WATCH: Officer Rescues 1-Year-Old Locked in Car

According to the Duncanville Police Department, an officer rescued a 1-year-old child from a locked, hot car.

 
 

Police say Officer Pinilla responded to a call about a child found alone in a hot vehicle in Duncanville, Texas.  The officer was able to break a window on the vehicle away from where the infant was seated and discovered the child crying, sweating profusely, and covered in vomit.

 
 

The Duncanville Police Department released video footage of the incident to remind the public not to leave a child alone in a vehicle.

 
 

Watch the video below!

 
 

 
 

“The Duncanville Police Department wants to remind everyone not to leave a child alone in a vehicle. On August 17, 2020 Duncanville Police Officers responded to a call of a child left alone in a vehicle in the 900 Block of Gemini Avenue in Duncanville. The officer arrived and located a Ford Explorer that had a child in a child safety seat located in the back seat behind the drivers’ seat.
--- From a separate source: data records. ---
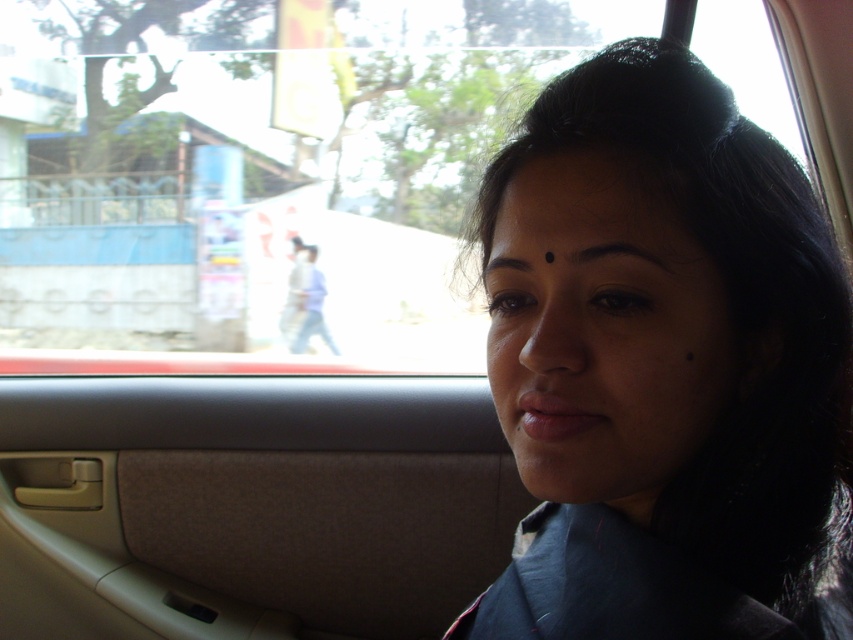 You are a passenger in a car and want to know which object is nearer to you between the dark blue fabric at center and the black smooth forehead at upper center. Based on the scene description, which one is closer?

The dark blue fabric at center is closer to the viewer than the black smooth forehead at upper center according to the description.

You are a fashion designer observing the scene. You notice the dark blue fabric at center and the black smooth forehead at upper center. Which object in the scene is bigger?

The dark blue fabric at center has a larger size compared to the black smooth forehead at upper center, so the dark blue fabric at center is bigger. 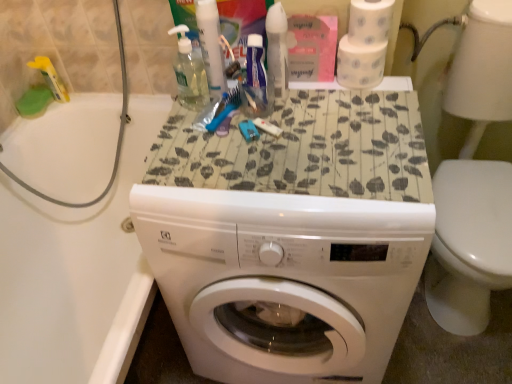 Locate an element on the screen. The image size is (512, 384). empty space that is ontop of white glossy washing machine at center is located at coordinates (285, 142). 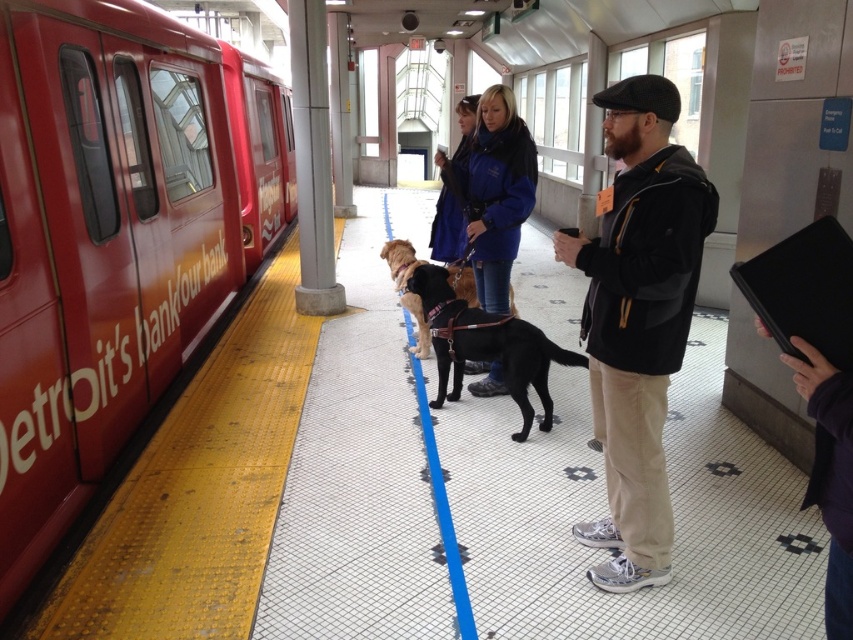 Does red matte train at left appear on the right side of purple fabric at right?

In fact, red matte train at left is to the left of purple fabric at right.

Is red matte train at left above purple fabric at right?

Indeed, red matte train at left is positioned over purple fabric at right.

At what (x,y) coordinates should I click in order to perform the action: click on red matte train at left. Please return your answer as a coordinate pair (x, y). The height and width of the screenshot is (640, 853). Looking at the image, I should click on (115, 236).

This screenshot has height=640, width=853. In order to click on red matte train at left in this screenshot , I will do `click(115, 236)`.

Can you confirm if red matte train at left is shorter than black leather dog at center?

Incorrect, red matte train at left's height does not fall short of black leather dog at center's.

Does point (56, 42) lie behind point (541, 378)?

No.

Locate an element on the screen. red matte train at left is located at coordinates coord(115,236).

The image size is (853, 640). What are the coordinates of `red matte train at left` in the screenshot? It's located at (115, 236).

Between black matte jacket at center and black leather dog at center, which one has less height?

With less height is black leather dog at center.

Does black matte jacket at center have a lesser width compared to black leather dog at center?

Correct, black matte jacket at center's width is less than black leather dog at center's.

Between point (670, 538) and point (502, 337), which one is positioned behind?

The point (502, 337) is behind.

Locate an element on the screen. This screenshot has height=640, width=853. black matte jacket at center is located at coordinates (637, 320). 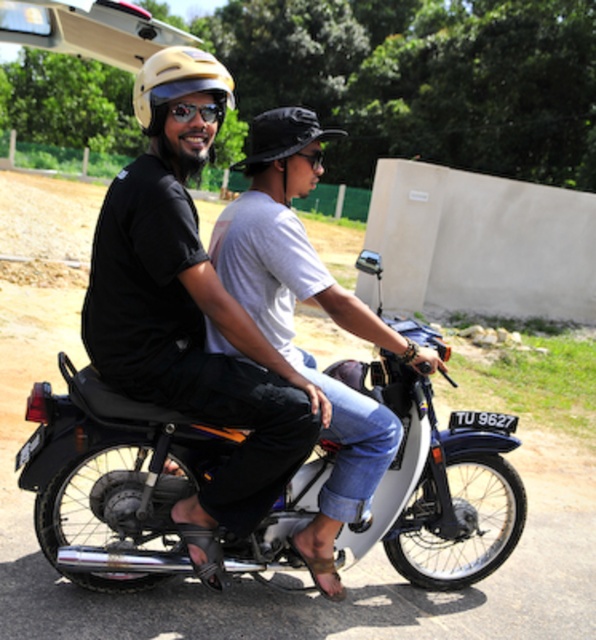 Question: Can you confirm if matte yellow helmet at upper left is positioned above black matte bucket hat at center?

Choices:
 (A) no
 (B) yes

Answer: (B)

Question: Is matte black helmet at upper left thinner than matte yellow helmet at upper left?

Choices:
 (A) no
 (B) yes

Answer: (B)

Question: Which of the following is the farthest from the observer?

Choices:
 (A) (209, 113)
 (B) (367, 424)

Answer: (B)

Question: Does matte black helmet at upper left appear under black matte bucket hat at center?

Choices:
 (A) no
 (B) yes

Answer: (B)

Question: Among these points, which one is nearest to the camera?

Choices:
 (A) (185, 118)
 (B) (123, 202)

Answer: (B)

Question: Which point appears farthest from the camera in this image?

Choices:
 (A) (222, 113)
 (B) (302, 161)
 (C) (175, 72)

Answer: (B) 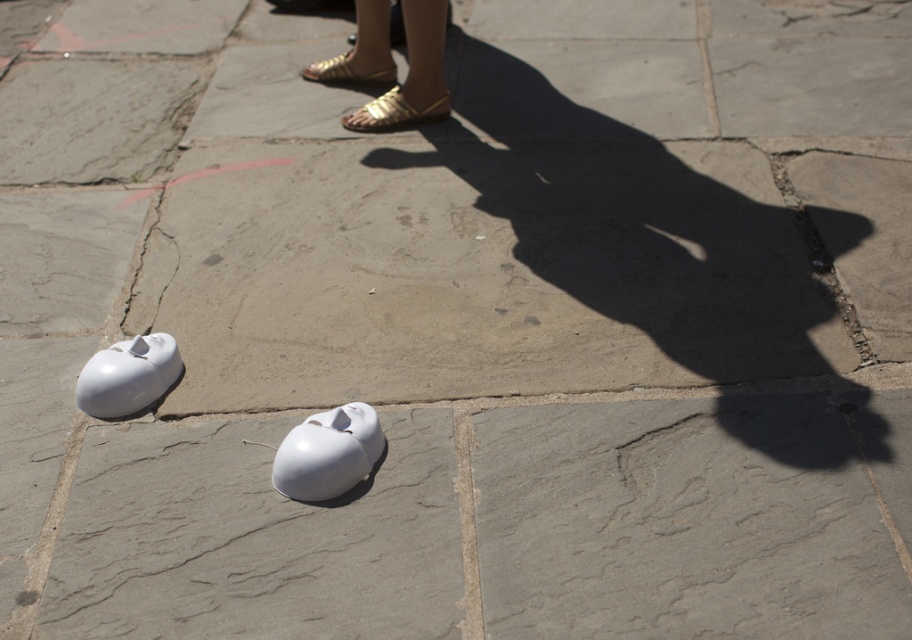 You are a delivery robot with a width of 0.5 meters. You need to move from the gold metallic sandals at upper center to the white matte mouse at lower left. Is there enough space between them for you to pass through?

The gold metallic sandals at upper center might be wider than the white matte mouse at lower left, so there may not be enough space for the robot to pass through safely. It is recommended to choose a different path.

In the scene shown: You are standing on the paved surface and see the gold metallic sandals at upper center. Where exactly are they located in terms of coordinates?

The gold metallic sandals at upper center are located at coordinates point (412, 74).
The officer could hear the child crying and observed the child sweating profusely and covered in vomit. The officer notified dispatch, requested a Duncanville Fire Department medic be dispatched as he attempted to enter the vehicle. The officer was forced to break out the front passenger window to enter the vehicle to retrieve the child. The child was removed from the vehicle and placed inside an airconditioned squad car until the medics arrived on location to evaluate the child. The child was approximately 1 year of age and a guardian of the child was contacted by officers. This is an active and on-going investigation.

 
 

The Duncanville Police Department wants to stress to citizens the dangers of the heat inside vehicles. There have been many fatalities of children and pets left in hot vehicles. Research shows why and how fast hot temperatures can heat up even on a mild day. The radiation from the sun is absorbed, the heat goes inside your vehicle and is trapped, which in turn causes the inside temperature to rise. On a sunny 70-degree day, it only takes about a half-hour for the temperature inside a vehicle to reach 104 degrees! If you think that’s fast, after one hour, it can reach 113 degrees. When temperatures outside range from 80 to 100 degrees, the internal temperature of your vehicle can reach a scorching 130 to 172 degrees.

 
 

According to the National Highway Traffic Safety Administration (NHTSA), children dying from heatstroke in a vehicle, either because they were left or became trapped, has increased in recent years. On April 25, we saw the first vehicular heatstroke death of 2020, when a 4-year-old left his home and climbed into a vehicle without his family noticing. His death follows 52 hot vehicle deaths in 2019, and a record 53 deaths in 2018.”